[
https://issues.apache.org/jira/browse/KAFKA-15946?page=com.atlassian.jira.plugin.system.issuetabpanels:all-tabpanel
]
Philip Nee updated KAFKA-15946:
-------------------------------
Description:
The original design was that the network thread always completes the future
whether succeeds or fails. However, in the current patch, I mis-added
auto-retry functionality because commitSync wasn't retrying.
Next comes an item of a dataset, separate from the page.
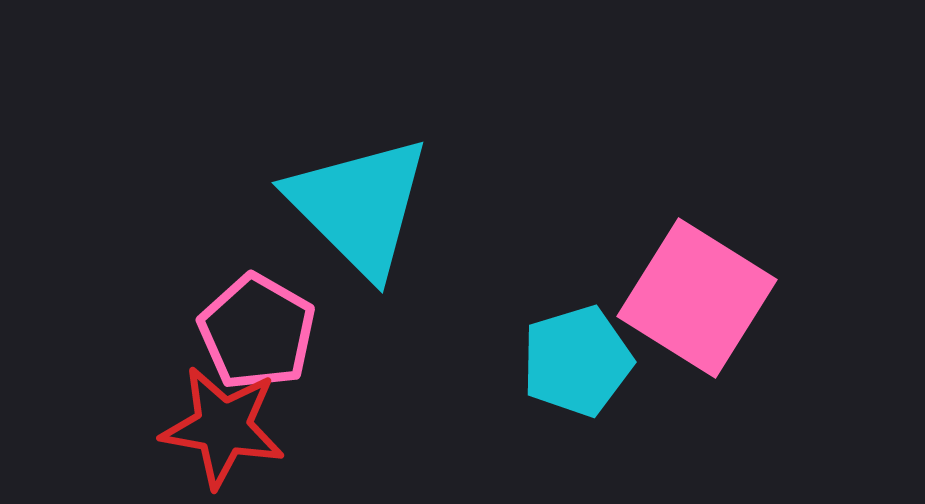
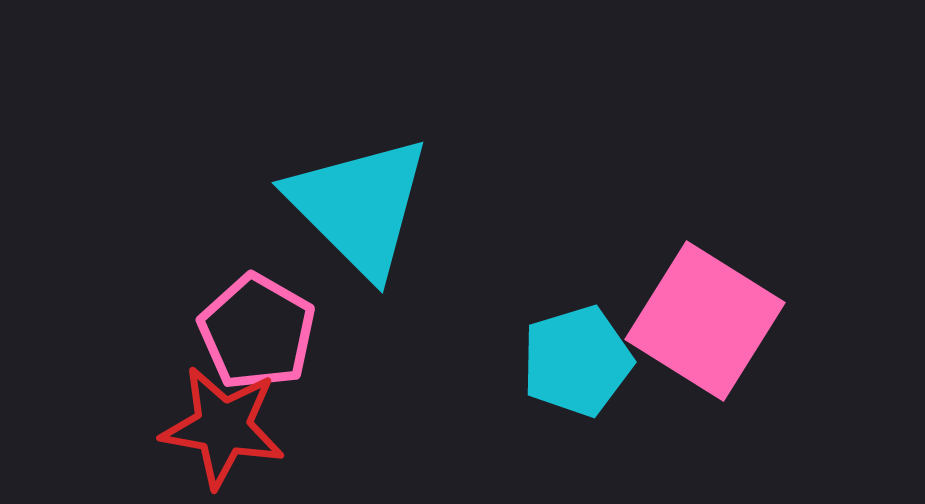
pink square: moved 8 px right, 23 px down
What we should be
doing is, the commit sync API should catch the RetriableExceptions and resend
another commit until timesout.
{code:java}
if (error.exception() instanceof RetriableException) {
log.warn("OffsetCommit failed on partition {} at offset {}: {}", tp, offset,
error.message());
handleRetriableError(error, response);
retry(responseTime); <--- We probably shouldn't do this.
return;
} {code}
{code:java}
@Override
public void commitSync(Map<TopicPartition, OffsetAndMetadata> offsets, Duration
timeout) {
acquireAndEnsureOpen();
long commitStart = time.nanoseconds();
try
{ CompletableFuture<Void> commitFuture = commit(offsets, true); <-- we probably
should retry here ConsumerUtils.getResult(commitFuture, time.timer(timeout)); }
finally
{ wakeupTrigger.clearTask();
kafkaConsumerMetrics.recordCommitSync(time.nanoseconds() - commitStart);
release(); }
} {code}
was:
The original design was that the network thread always completes the future
whether succeeds or fails. However, in the current patch, I mis-added
auto-retry functionality because commitSync wasn't retrying. What we should be
doing is, the commit sync API should catch the RetriableExceptions and resend
another commit until timesout.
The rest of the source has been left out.